Calculating Force Due to Inertia of a Block

[Dupain]

Homework Statement

Hi guys, I have a very beginner question:

Lets say we have a block(147mm*241mm) of mass M=5.1kg resting on a frictionless surface.
Now if a force of F, 483N is applied to one corner(A) of the block, the latter moves in a horizontal plane and at this instant the block does not have angular velocity.
How do we calculate the x-component of the acceleration of the opposite corner(B)??

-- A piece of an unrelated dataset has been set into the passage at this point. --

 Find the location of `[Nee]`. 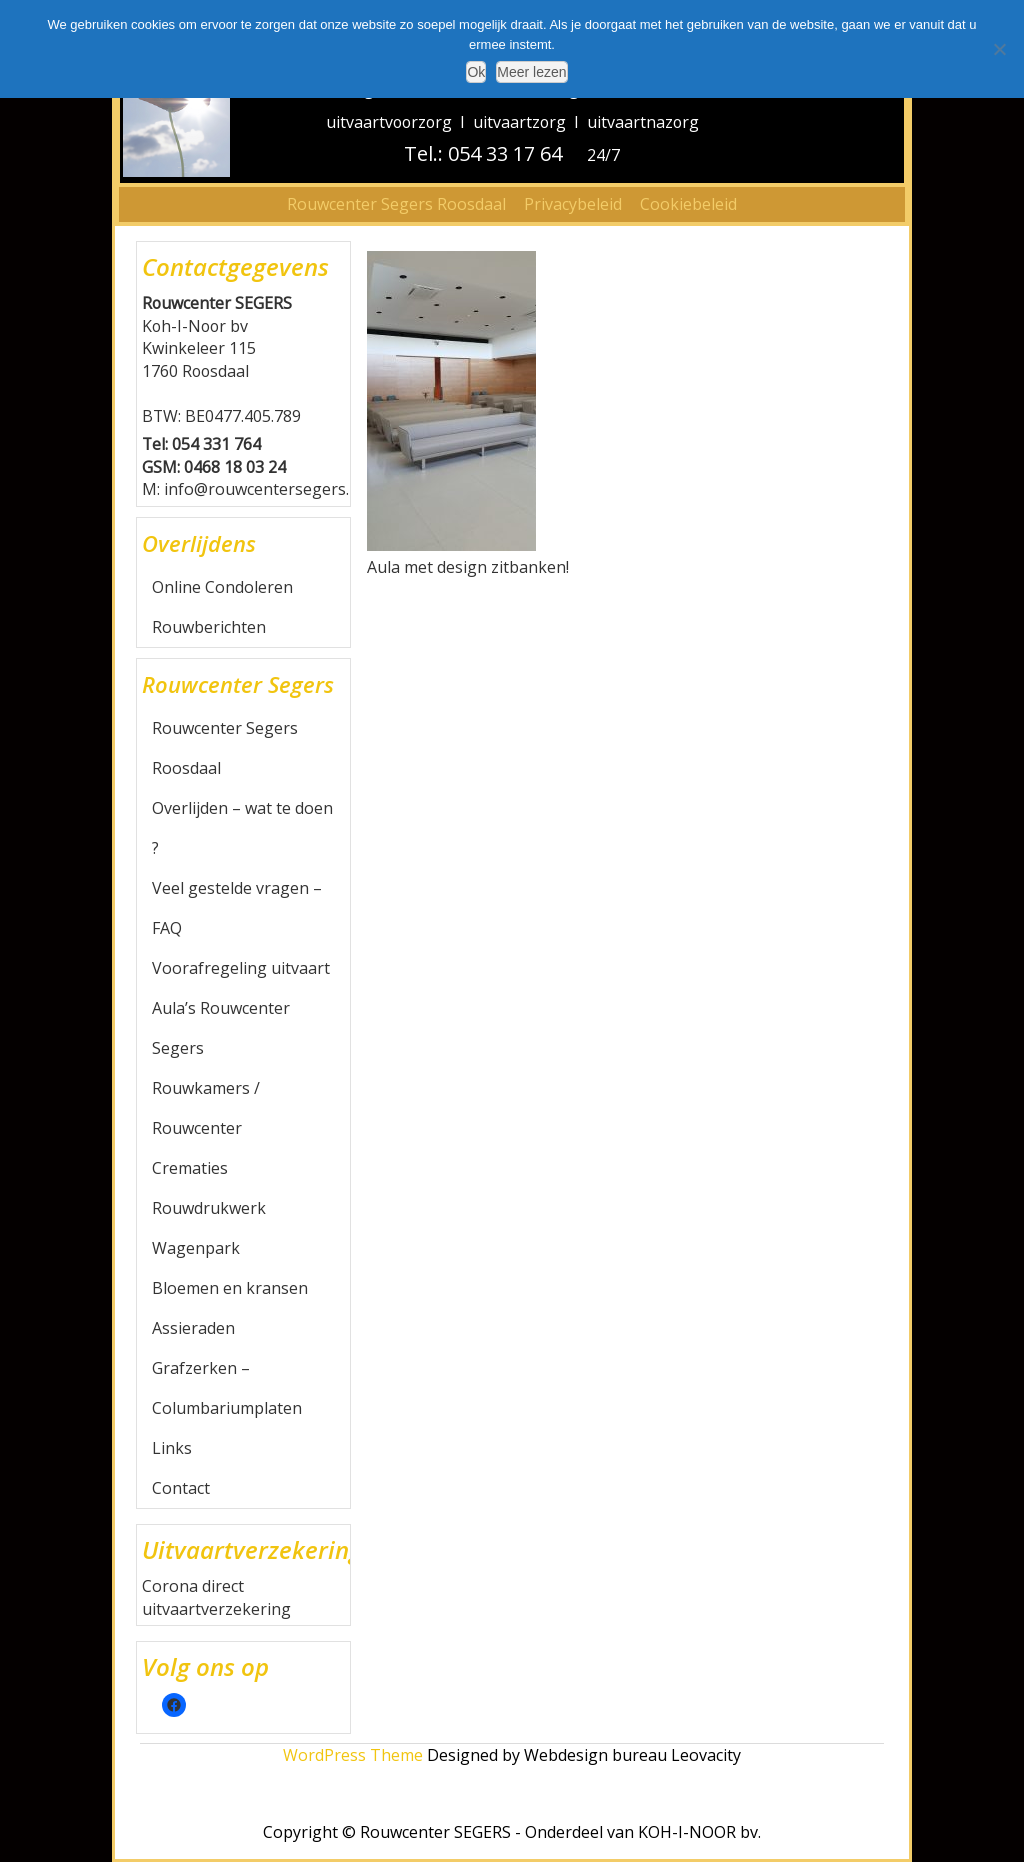

[Nee] is located at coordinates (999, 49).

I know i have to find the moment of inertia which i did using : 5.1/12 *(147^2+241^2)... then what should i do??

Homework Equations

Equation for inertia: M/12(L^2+b^2)
F-f=Ma

f=force due to inertia

The Attempt at a Solution

I have only calculated the inertia and i do not know how to continue

 

[KataKoniK]

from there.

Dear student,

It seems like you are on the right track with calculating the moment of inertia. Now, to calculate the x-component of the acceleration of the opposite corner (B), we can use the equation F-f=Ma, where F is the applied force, f is the force due to inertia, M is the mass of the block, and a is the acceleration. In this case, we are interested in the x-component of the acceleration, so we can write it as ax.

First, we need to find the force due to inertia, f. This can be calculated using the moment of inertia you have already found, by multiplying it by the angular acceleration. However, since the block is not rotating, the angular acceleration is 0, so the force due to inertia is also 0.

Now, we can rewrite the equation as F=Ma, and solve for ax. We know the applied force (F) and the mass (M) of the block, so we can plug those values in and solve for ax. This will give us the x-component of the acceleration at corner B.

I hope this helps you continue with your solution. Keep up the good work and don't hesitate to ask for further clarification if needed.